Many Americans do not even know that Belarus exists. That is why I want to share with the Rice community about what is going on on the frontline of Europe and, more to say, the modern democratic world. Belarus is landlocked between Russia, which approved its dictator for the next 16 years this summer, and democratic Ukraine, Poland and Lithuania.
After the falsified presidential election of August 9, dictator Alexander Lukashenko is trying to hold control over the state despite the majority of the people being against him. The reactions of other countries clearly show who values human life and the nation’s right to elect its leaders, and who follows only their own interests: while the U.S., Lithuania and most European countries supported the Belarusian people, Russian government is backing Lukashenka, who has been killing people since 1994.
This makes me ashamed to hold a passport that says “Russian Federation” on the cover. That’s why I felt I had no choice but to come to the Friday protest and express my opinion.
When people are killed and tortured and women are beaten up and detained from peaceful actions, nobody can stay ignorant, even if you live across the ocean. Belarusians from Houston, Boston and Washington, D.C. didn’t.
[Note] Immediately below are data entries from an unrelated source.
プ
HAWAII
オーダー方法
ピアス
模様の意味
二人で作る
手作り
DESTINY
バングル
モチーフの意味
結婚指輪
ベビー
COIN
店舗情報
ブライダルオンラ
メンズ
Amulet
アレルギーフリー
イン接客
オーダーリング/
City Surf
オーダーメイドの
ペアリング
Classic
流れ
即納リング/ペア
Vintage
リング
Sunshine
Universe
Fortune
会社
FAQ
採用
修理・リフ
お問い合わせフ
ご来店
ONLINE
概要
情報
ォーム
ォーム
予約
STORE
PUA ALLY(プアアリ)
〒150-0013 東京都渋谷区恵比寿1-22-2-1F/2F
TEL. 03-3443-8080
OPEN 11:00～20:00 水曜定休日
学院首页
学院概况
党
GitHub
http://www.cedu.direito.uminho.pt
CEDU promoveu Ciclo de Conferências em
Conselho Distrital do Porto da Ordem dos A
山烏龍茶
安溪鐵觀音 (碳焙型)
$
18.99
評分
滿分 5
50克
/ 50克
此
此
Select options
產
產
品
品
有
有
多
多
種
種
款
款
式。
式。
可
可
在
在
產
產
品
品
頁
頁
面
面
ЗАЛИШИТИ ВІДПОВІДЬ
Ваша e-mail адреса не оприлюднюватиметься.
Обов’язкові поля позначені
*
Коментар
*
They put aside their work and plans on Friday afternoon and stood for several hours under rain and sun along the freeway against Russian Consulate General.
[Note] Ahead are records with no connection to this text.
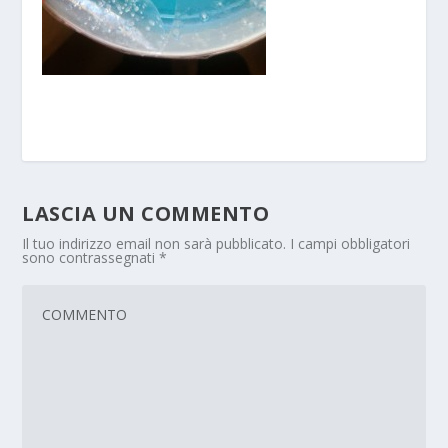
LASCIA UN COMMENTO
Il tuo indirizzo email non sarà pubblicato.
I campi obbligatori
sono contrassegnati
*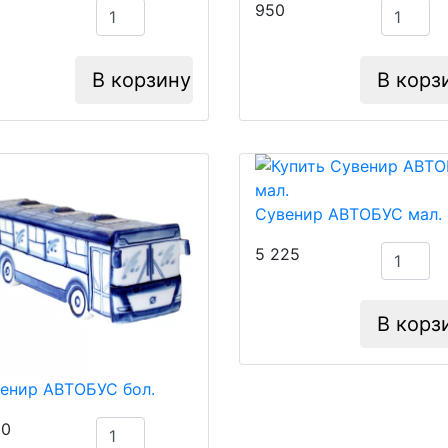
950
В корзину
В корз
Сувенир АВТОБУС мал.
5 225
В корз
енир АВТОБУС бол.
10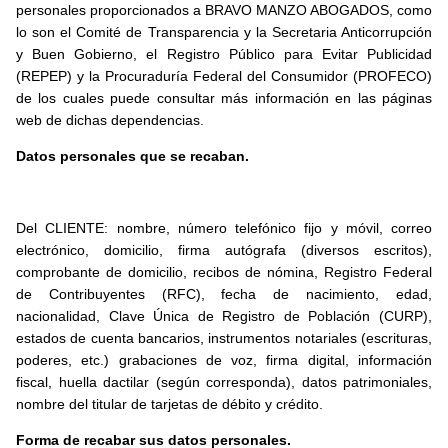
personales proporcionados a BRAVO MANZO ABOGADOS, como
lo son el Comité de Transparencia y la Secretaria Anticorrupción
y Buen Gobierno, el Registro Público para Evitar Publicidad
(REPEP) y la Procuraduría Federal del Consumidor (PROFECO)
de los cuales puede consultar más información en las páginas
web de dichas dependencias.
Datos personales que se recaban.
Del CLIENTE: nombre, número telefónico fijo y móvil, correo
electrónico, domicilio, firma autógrafa (diversos escritos),
comprobante de domicilio, recibos de nómina, Registro Federal
de Contribuyentes (RFC), fecha de nacimiento, edad,
nacionalidad, Clave Única de Registro de Población (CURP),
estados de cuenta bancarios, instrumentos notariales (escrituras,
poderes, etc.) grabaciones de voz, firma digital, información
fiscal, huella dactilar (según corresponda), datos patrimoniales,
nombre del titular de tarjetas de débito y crédito.
Forma de recabar sus datos personales.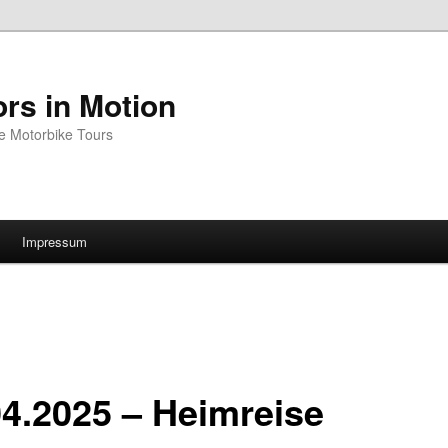
rs in Motion
e Motorbike Tours
Impressum
04.2025 – Heimreise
The demands of Belarusians were formulated collectively and stated very clearly: First, we demand the government of Russia stops skulking behind the honorary title of the Big Brother and tells it like it is. The presidential elections in Belarus were rigged and Lukashenko retains the power illegally by force. Second, stop backing up Lukashenko’s regime politically and financially. Third, Putin’s statement on constituting a “reserve” of security forces ready to deploy to Belarus is an intervention into Belarusian internal affairs and a direct threat to the sovereignty of independent Belarus. Fourth, both Belarusians and Russians are equally outraged by the blatant lies, propaganda and bias in Russian state-run media’s coverage of these events, Russia Today’s being the most egregious. Finally, respect the sovereignty of the Republic of Belarus.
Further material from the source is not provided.